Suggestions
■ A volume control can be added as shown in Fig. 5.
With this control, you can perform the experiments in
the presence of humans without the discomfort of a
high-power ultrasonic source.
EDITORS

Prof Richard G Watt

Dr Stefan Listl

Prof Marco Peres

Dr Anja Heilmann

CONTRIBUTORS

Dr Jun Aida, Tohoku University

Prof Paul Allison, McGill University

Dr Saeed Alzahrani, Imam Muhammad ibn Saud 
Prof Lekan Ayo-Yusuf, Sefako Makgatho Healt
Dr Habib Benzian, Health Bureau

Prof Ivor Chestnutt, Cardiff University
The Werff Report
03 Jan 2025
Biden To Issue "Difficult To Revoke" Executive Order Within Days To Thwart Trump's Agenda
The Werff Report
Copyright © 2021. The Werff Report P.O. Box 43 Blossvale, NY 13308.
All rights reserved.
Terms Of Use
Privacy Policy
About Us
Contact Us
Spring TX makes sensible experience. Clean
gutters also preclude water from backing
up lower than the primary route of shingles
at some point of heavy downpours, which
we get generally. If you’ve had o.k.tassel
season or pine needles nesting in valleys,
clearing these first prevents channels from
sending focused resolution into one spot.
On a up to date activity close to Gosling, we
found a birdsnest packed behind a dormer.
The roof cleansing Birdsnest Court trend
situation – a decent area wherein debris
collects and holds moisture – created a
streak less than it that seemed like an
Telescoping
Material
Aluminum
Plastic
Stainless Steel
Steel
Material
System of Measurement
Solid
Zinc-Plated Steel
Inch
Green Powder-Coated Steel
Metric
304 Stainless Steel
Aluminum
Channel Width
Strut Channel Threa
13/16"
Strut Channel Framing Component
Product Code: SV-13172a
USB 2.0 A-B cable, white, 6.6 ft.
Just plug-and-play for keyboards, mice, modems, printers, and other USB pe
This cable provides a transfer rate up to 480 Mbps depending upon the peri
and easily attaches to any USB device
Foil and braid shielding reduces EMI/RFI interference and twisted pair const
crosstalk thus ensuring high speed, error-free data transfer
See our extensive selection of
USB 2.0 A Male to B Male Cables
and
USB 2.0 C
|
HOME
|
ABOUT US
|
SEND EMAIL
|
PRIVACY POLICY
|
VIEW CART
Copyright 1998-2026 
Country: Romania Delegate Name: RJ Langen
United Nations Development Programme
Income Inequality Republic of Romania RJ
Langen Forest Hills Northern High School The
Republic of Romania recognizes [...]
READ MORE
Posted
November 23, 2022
------------------------------------------------------------------------
## Goal of the exercise
Show every line above where "Steel" is found.

## Written response
Stainless Steel
Steel
Zinc-Plated Steel
Green Powder-Coated Steel
304 Stainless Steel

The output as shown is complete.